Grow in full sun or part shade in fertile and it needs a moist but well-drained soil. The dove tree generally avoids areas with strong winds.


It needs well-drained but constantly moist soil, rich in humus and preferably deep. Do not grow it in windy areas. It is fully hardy to -24°C (USDA zone 6) and can withstand temporary swings to -27°C in protected locations.Davidia appreciates a little shelter in its formative years, but will eventually reach a size where few other trees are large enough to shade it. This tree should be grown where it has room to spread and reach its fullest potential. Although tolerant of some pruning, Davidia can not be successfully maintained at a reduced size. Sow entire fruit in a container or bed outdoors, or take softwood cuttings in autumn and hardwood cuttings in winter. Germination usually takes two years.

Seedlings can grow rapidly, producing a flowering specimen in as little as ten years. For a tree, that's pretty remarkable. Recent tests suggest that the entire fruit should be planted for best results. Although there may be several embryos inside the nutlet, only one will germinate. These must not be removed from their protective shell. If you do clean away the leathery fruit that covers the nutlet, do not let the nutlet dry out, as this will inhibit germination. Germination can take up to eighteen months, but seedlings and saplings grow rapidly, almost as though to make up for lost time. Germination can be slow, during which time the seed should be exposed to the natural seasonal temperatures - though protect from dips much below -5°C (25°F)

Flowering Season

The small pom-pom like blooms appear in mid-spring and are held between two uneven, pure white bracts that are up to 15cm long.

Pests and Diseases

Canker, coral spot, leaf blight and scale insects. Leaf blotch can be a significant problem. Powdery mildew and anthracnose are also frequent problems. Leaf scorch (brown edges) may occur in droughty conditions or on sites exposed to wind.

Parts Used


The leaves are the commonly used parts of the tree for its limited medicinal and commercial value.

Medicinal Applications


• It is used by indigenous people to externally treat wounds, haemorrhoids and fractures.

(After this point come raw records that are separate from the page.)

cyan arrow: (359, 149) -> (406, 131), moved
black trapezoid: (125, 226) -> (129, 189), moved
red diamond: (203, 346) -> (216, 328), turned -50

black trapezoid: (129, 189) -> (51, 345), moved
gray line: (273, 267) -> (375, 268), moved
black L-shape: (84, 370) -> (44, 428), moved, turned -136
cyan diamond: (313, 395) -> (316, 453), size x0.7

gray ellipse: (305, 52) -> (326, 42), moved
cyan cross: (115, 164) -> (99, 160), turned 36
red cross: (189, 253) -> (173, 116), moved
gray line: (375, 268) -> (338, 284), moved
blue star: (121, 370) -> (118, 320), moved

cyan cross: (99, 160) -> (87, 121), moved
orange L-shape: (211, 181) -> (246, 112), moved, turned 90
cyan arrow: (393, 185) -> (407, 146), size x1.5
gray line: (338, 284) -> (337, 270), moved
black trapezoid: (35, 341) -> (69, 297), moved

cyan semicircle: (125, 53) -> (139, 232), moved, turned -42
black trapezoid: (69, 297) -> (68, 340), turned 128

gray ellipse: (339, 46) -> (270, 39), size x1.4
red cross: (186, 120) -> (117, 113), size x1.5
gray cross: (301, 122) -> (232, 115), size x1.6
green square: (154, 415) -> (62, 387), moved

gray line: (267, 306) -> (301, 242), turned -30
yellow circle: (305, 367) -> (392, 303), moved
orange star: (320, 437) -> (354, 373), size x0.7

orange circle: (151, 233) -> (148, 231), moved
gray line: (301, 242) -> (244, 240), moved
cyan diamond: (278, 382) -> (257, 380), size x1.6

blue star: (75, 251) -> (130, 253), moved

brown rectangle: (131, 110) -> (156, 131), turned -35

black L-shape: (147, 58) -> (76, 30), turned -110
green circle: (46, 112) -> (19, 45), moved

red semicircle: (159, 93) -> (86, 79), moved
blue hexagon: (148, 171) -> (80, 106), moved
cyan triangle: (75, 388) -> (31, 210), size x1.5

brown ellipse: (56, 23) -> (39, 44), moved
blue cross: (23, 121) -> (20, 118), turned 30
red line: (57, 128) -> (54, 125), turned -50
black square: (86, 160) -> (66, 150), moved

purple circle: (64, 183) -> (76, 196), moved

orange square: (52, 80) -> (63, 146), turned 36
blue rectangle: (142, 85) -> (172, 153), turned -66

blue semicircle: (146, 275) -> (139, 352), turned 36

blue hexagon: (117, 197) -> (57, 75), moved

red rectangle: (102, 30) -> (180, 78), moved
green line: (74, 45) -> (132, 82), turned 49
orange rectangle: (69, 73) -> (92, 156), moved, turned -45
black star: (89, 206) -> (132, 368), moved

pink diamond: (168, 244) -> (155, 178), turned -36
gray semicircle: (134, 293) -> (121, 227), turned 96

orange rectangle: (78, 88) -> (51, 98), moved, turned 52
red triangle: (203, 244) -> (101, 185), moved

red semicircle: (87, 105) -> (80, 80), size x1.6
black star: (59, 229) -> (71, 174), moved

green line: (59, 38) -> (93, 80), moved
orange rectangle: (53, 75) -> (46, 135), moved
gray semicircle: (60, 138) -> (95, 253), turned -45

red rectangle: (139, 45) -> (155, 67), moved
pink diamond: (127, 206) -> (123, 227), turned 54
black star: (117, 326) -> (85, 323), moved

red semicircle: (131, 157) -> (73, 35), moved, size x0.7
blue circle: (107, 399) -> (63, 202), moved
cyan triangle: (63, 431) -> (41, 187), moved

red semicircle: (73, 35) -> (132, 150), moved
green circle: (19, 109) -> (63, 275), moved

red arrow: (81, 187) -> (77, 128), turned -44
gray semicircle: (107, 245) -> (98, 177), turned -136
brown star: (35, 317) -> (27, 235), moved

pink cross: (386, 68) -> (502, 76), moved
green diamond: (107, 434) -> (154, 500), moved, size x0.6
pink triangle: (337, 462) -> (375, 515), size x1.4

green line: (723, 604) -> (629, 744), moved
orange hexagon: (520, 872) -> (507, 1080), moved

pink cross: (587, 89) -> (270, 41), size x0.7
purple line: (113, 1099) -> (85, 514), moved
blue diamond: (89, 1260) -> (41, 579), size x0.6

• It is used in treating in treating stomach ulcers, ulcerative colitis, dysentery and diarrhea.

• It is mainly used in treating skin infections, fungi, rashes, and dermatitis.

• As a topical cream it was used for boils and sores.

Commercial Applications


• China where it reaches 20 metres in height. It deserves to be more frequently used here in landscape design, but trees under 20 years of age flower r sparsely.

• The dove tree makes excellent firewood.

• The bark has been used as a roofing material.

• The leaves are either eaten raw or cooked.


The astro reports for the dove tree say that it is governed by the celestial body Moon.

Folklores and Myths

The Dove tree (Davidia involucrata), whose flower became a symbol of the Przelewice Dendrological Garden and is embodied in the coat of arms of Przelewice Borough, is listed in the World Red Book of endangered and extinct plants worldwide. The folklores says that the tree got its name when on a windy day the white bracts of the flowers started fluttering like the white doves flying in the sky.